Some lessons are handed down from father to son. This is one of them. The obstacles don't matter. The determination to overcome them does.
There is a relentlessness to Pierre-Paul, the former USF star who has become a Pro Bowl player with the Giants. He will tell you that he is still learning, that he has a lot of improvement left in him. After a 16 ½-sack season, the thought of Pierre-Paul getting better should make quarterbacks shake across the league.
"Jason never fails to surprise me," teammate Justin Tuck said. "Everybody knows about the guy's physical talents. He's an absolute beast. But what I appreciate about him is that he comes into the film room every day and tries to grow as far as noticing how teams try to attack him. Raw talent will only get you so far. He's become much better mentally."
Is it supposed to be this easy? Pierre-Paul only started to play football as a high school junior when he grew weary of the coaches at Deerfield Beach — about 40 miles north of Miami — urging him to do so. He was a basketball player then. He didn't know much about this football except that it looked rough. He thought he might have to play wide receiver.
His coaches had a better idea. They lined him up and pointed him toward the backfield.
"I didn't know what I was doing," Pierre-Paul said. "All they said was to rush the quarterback."
There are easier jobs to learn as you go. Defensive ends tend to get punched in the mouth and cut at the knees and double-teamed and shoved and pushed and held. But Pierre-Paul managed. He went to school in the morning, and to practice in the afternoon, and to work at Boston Market in the evenings to help pay the rent.

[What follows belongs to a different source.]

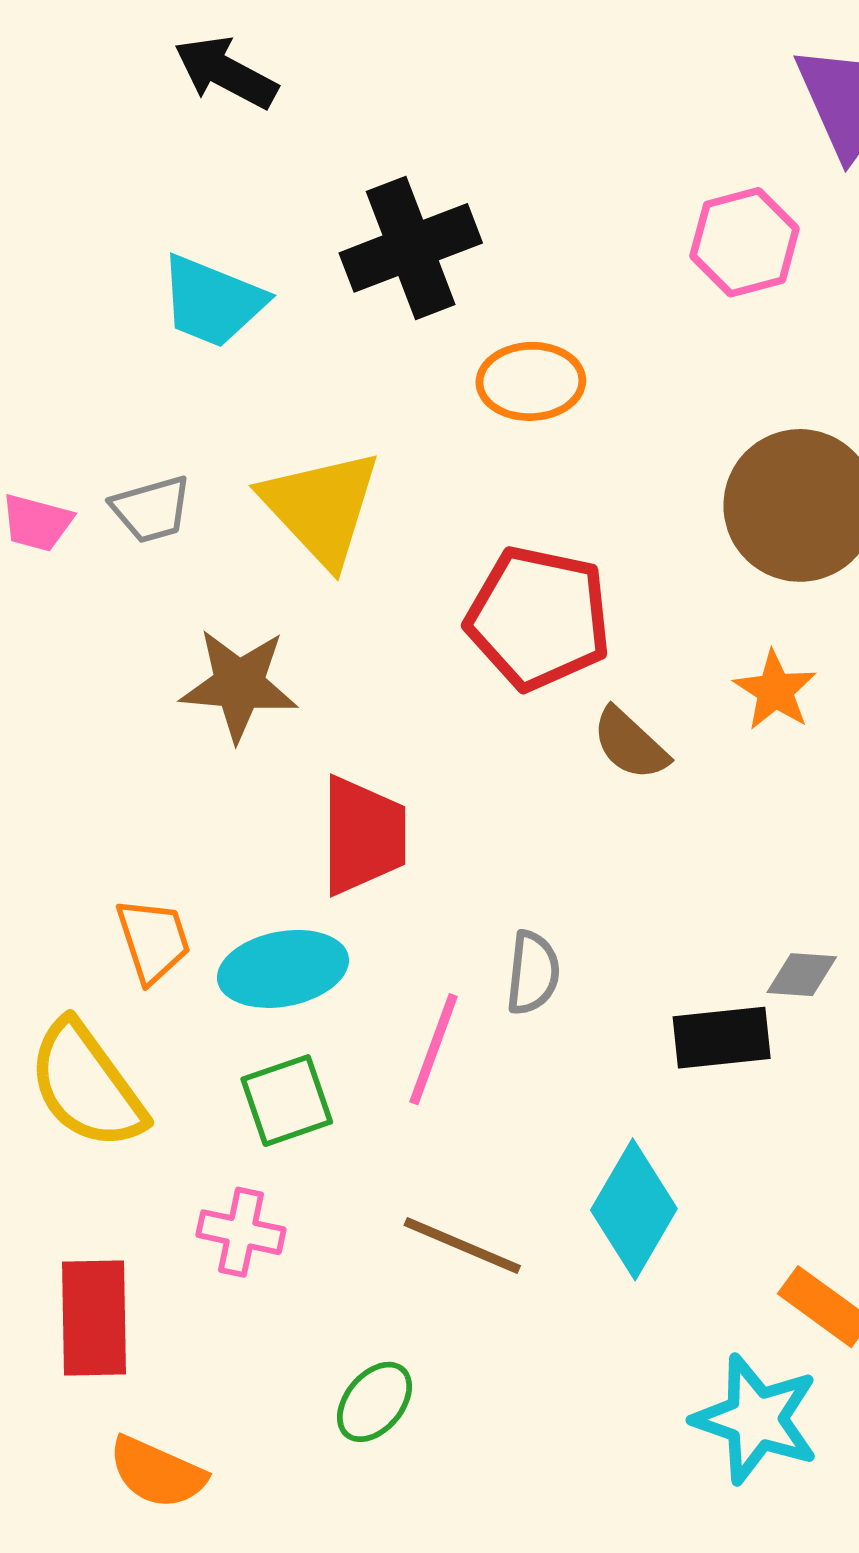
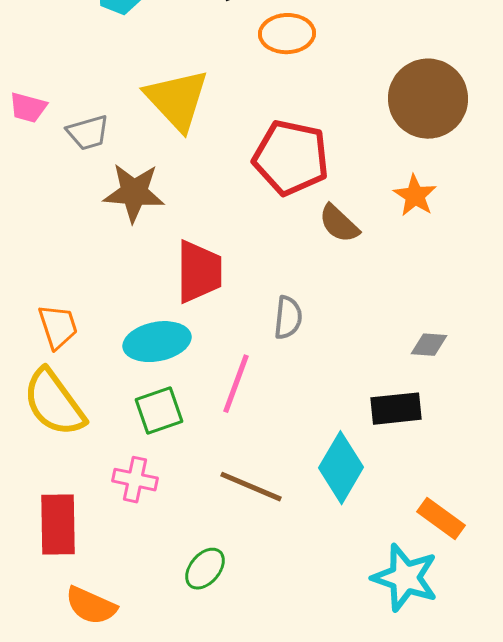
gray trapezoid: (151, 509) -> (88, 133), moved
orange trapezoid: (153, 940) -> (58, 327), moved
gray semicircle: (533, 973) -> (288, 318), moved
black rectangle: (722, 1038) -> (396, 409), moved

"We all helped," Jason said. "It was rough journey, but I'm here."
It was a roundabout journey, too. From Deerfield Beach to the College of the Canyons in California (where he had 14 sacks) to Fort Scott Community College (where he had 10) to USF (where he had 16 ½ tackles for loss).
"USF gave me a chance to show what I can do," Pierre-Paul said. "(Former) Coach (Jim) Leavitt came and got me. He told me he was going to do that when I was in high school."
Ask the Giants about Pierre-Paul's athleticism, and his teammates just shake their heads. For instance, there are the backflips. Pierre-Paul has done as many as 23 of them in a row. Still, you don't flip over an offensive tackle. Who saw Pierre-Paul develop this quickly?
"He's going to be a great player for a while," teammate Osi Umenyiora said. "He's going to be one of the great ones."
These days, everyone knows his name. He is JPP, the Beast, the Haitian Sensation.
Also, he is his father's son.
"Every day was the same with my dad and me," he said. "We would laugh and giggle and talk in Creole. My dad understands what I do. Coming from Haiti, the only football they know is soccer. But after the game, I'll call home and get their two cents about the game. It's fun, because he just starts explaining what I did in the game and how the other team lost. He's got it down pat now."
Sunday, for the first time, Jean Pierre-Paul will be at his son's game. Jason isn't sure how he will react to the crowd and the noise, but he knows his mother will talk of how he is playing.
"He's going to have a good time," Jason said.
Of course, that depends on how good a time Jason has. For the Giants, nothing is more important than the pass rush getting to Patriots' quarterback Tom Brady, and there isn't anyone more important than Pierre-Paul.
"I'm just going to approach the game like I've always approached it and go out there and dominate," Jason said.
If that happens, a father wouldn't have to see to enjoy.